Page:Adapting and Writing Language Lessons.pdf/144

This page has been proofread, but needs to be validated.
APPENDIX F
Sample Pages

Notes.

The five groups of nouns used in the above drills are typical of the majority of Igbo nouns: two syllables, the first being a vowel or a syllabic m or n or ŋ, the second beginning with a consonant and ending with a vowel, all accompanied by one of the five tone sequences illustrated above. There are some threesyllable and longer nouns in Igbo, and some nouns beginning with consonants, but they will give little trouble once these five basic types are mastered. In isolation, the five types of nouns are labelled and written as follows:

1. Low - low: àkwa 'a bed'
2. Low - step: àkwá 'an egg'
3. Step - same: óce 'a chair'
4. Step - step: égó 'money'
5. Step - low: ákwà 'cloth'

In the sentences on which you have drilled, the initial low tone of the first two of the above types has, of course, not been marked, because the last preceding marked tone was low. If you want to keep a vocabulary card file, be sure to mark the tones as above, not as they appear in full sentences.

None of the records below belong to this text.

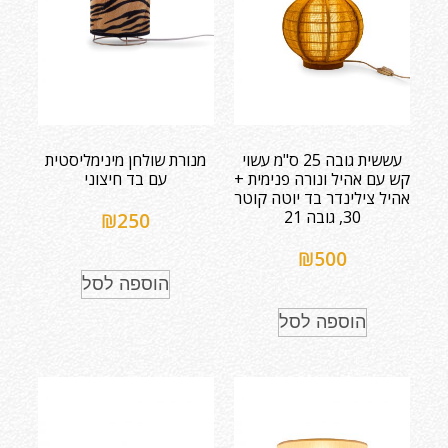
עששית גובה 25 ס"מ עשוי
מנורת שולחן מינימליסטית
קש עם אהיל ונורה פנימית +
עם בד חיצוני
אהיל צילינדר בד יוטה קוטר
30, גובה 21
₪
250
₪
500
הוספה לסל
הוספה לסל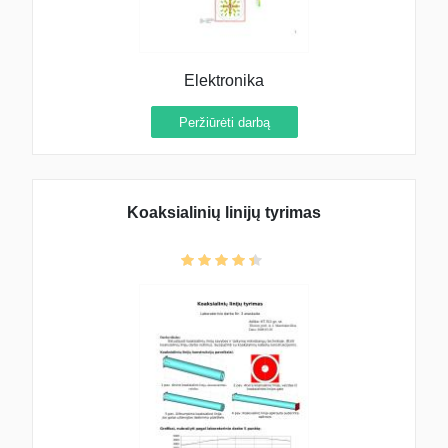
Elektronika
Peržiūrėti darbą
Koaksialinių linijų tyrimas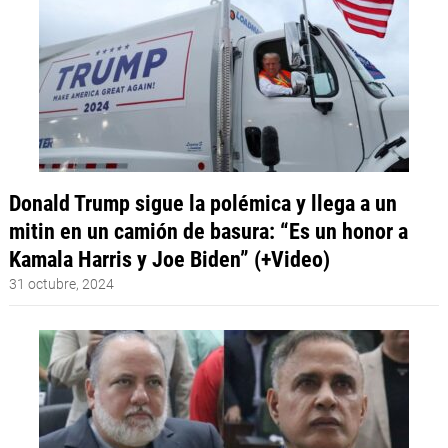
Donald Trump sigue la polémica y llega a un
mitin en un camión de basura: “Es un honor a
Kamala Harris y Joe Biden” (+Video)
31 octubre, 2024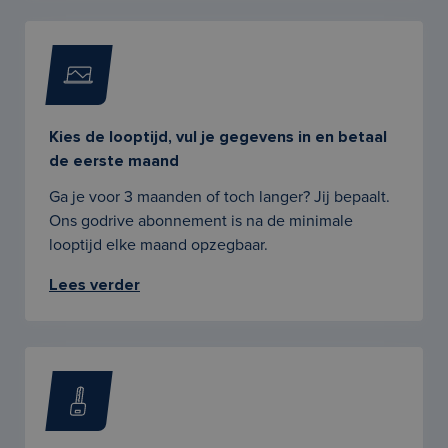
Kies de looptijd, vul je gegevens in en betaal
de eerste maand
Ga je voor 3 maanden of toch langer? Jij bepaalt.
Ons godrive abonnement is na de minimale
looptijd elke maand opzegbaar.
Lees verder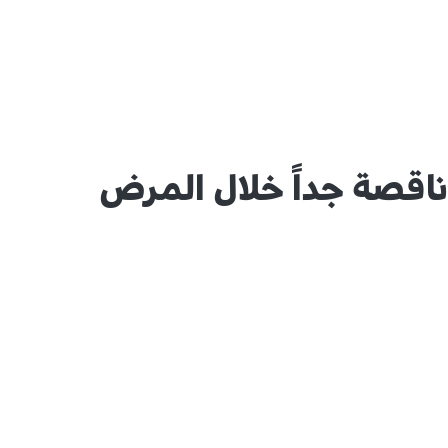
اقصة جداً خلال المرض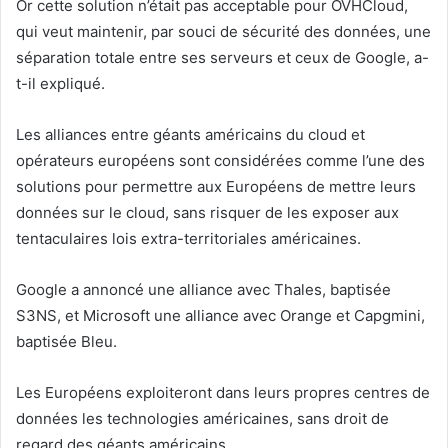
Or cette solution n’était pas acceptable pour OVHCloud,
qui veut maintenir, par souci de sécurité des données, une
séparation totale entre ses serveurs et ceux de Google, a-
t-il expliqué.
Les alliances entre géants américains du cloud et
opérateurs européens sont considérées comme l’une des
solutions pour permettre aux Européens de mettre leurs
données sur le cloud, sans risquer de les exposer aux
tentaculaires lois extra-territoriales américaines.
Google a annoncé une alliance avec Thales, baptisée
S3NS, et Microsoft une alliance avec Orange et Capgmini,
baptisée Bleu.
Les Européens exploiteront dans leurs propres centres de
données les technologies américaines, sans droit de
regard des géants américains.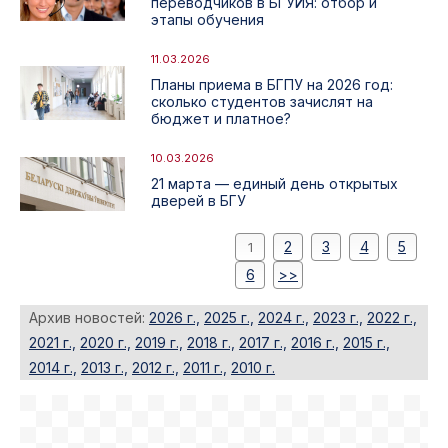
переводчиков в БГУИЯ: отбор и
этапы обучения
11.03.2026
Планы приема в БГПУ на 2026 год:
сколько студентов зачислят на
бюджет и платное?
10.03.2026
21 марта — единый день открытых
дверей в БГУ
2
3
4
5
1
6
>>
Архив новостей:
2026 г.,
2025 г.,
2024 г.,
2023 г.,
2022 г.,
2021 г.,
2020 г.,
2019 г.,
2018 г.,
2017 г.,
2016 г.,
2015 г.,
2014 г.,
2013 г.,
2012 г.,
2011 г.,
2010 г.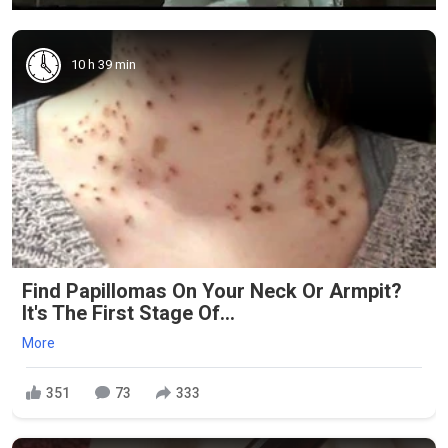
10 h 39 min
Find Papillomas On Your Neck Or Armpit?
It's The First Stage Of...
More
351
73
333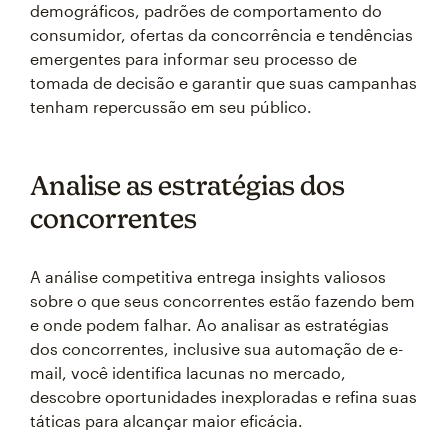
demográficos, padrões de comportamento do
consumidor, ofertas da concorrência e tendências
emergentes para informar seu processo de
tomada de decisão e garantir que suas campanhas
tenham repercussão em seu público.
Analise as estratégias dos
concorrentes
A análise competitiva entrega insights valiosos
sobre o que seus concorrentes estão fazendo bem
e onde podem falhar. Ao analisar as estratégias
dos concorrentes, inclusive sua automação de e-
mail, você identifica lacunas no mercado,
descobre oportunidades inexploradas e refina suas
táticas para alcançar maior eficácia.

As you begin to learn Igbo vocabulary. remember that the tone is an integral part of the word, and must be learned along with the consonants and vowels. It is true that tones sometimes undergo alternations that will surprise you, somewhat as the f in English wife changes to v in the plural wives. But the existence of this alternation in English does not permit us to interchange f and v whenever we feel like it; neither does the existence of variant tonal forms in Igbo permit us to ignore tone. First learn the words as they have been introduced, including their tones; the alternations follow statable rules, and will be systematically presented as the lessons progress.

A few words about consonants, consonant clusters, and syllabic nasals. The writings kp and gb represent single consonants, not sequences of k and p or k and g. The closure at the back of the mouth for k or g, and at the lips for p or b, is simultaneous; the releases are also simultaneous. These may not be easy consonants at first, but with practice you can learn them. You have probably used a consonant similar to the Igbo kp in imitating a hen cackling; Igbo orthography, a common American imitation would be written ""kpọ́" kpọ kpọ kpọ kpọ". After a vowel or syllabic nasal, the syllable division always precedes the consonants kp and gb it does not come between them.